Project description:Intestinal health requires the coexistence of eukaryotic self with the gut microbiota and dysregulated host-microbial interactions can result in intestinal inflammation. Here, we show that colitis improved in T-bet(-/-)Rag2(-/-) mice that consumed a fermented milk product containing Bifidobacterium animalis subsp. lactis DN-173 010 strain. A decrease in cecal pH and alterations in short chain fatty acid profiles occurred with consumption, and there were concomitant increases in the abundance of select lactate-consuming and butyrate-producing bacteria. These metabolic shifts created a nonpermissive environment for the Enterobacteriaceae recently identified as colitogenic in a T-bet(-/-)Rag2(-/-) ulcerative colitis mouse model.

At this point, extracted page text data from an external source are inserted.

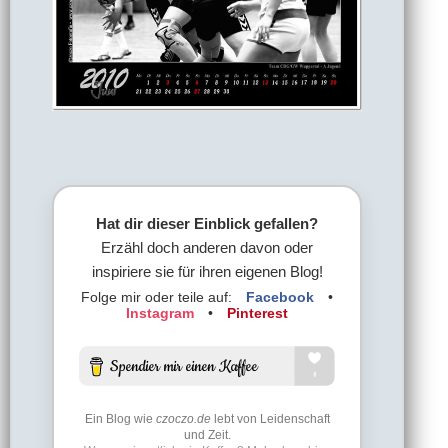
Hat dir dieser Einblick gefallen?
Erzähl doch anderen davon oder
inspiriere sie für ihren eigenen Blog!
Folge mir oder teile auf:
Facebook
•
Instagram
•
Pinterest
Ein Blog wie
czoczo.de
lebt von Leidenschaft
und Zeit.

In addition, 16S rRNA-based analysis of the T-bet(-/-)Rag2(-/-) fecal microbiota suggest that the structure of the endogenous gut microbiota played a key role in shaping the host response to the bacterial strains studied herein. We have identified features of the gut microbiota, at the membership and functional level, associated with response to this B. lactis-containing fermented milk product, and therefore this model provides a framework for evaluating and optimizing probiotic-based functional foods.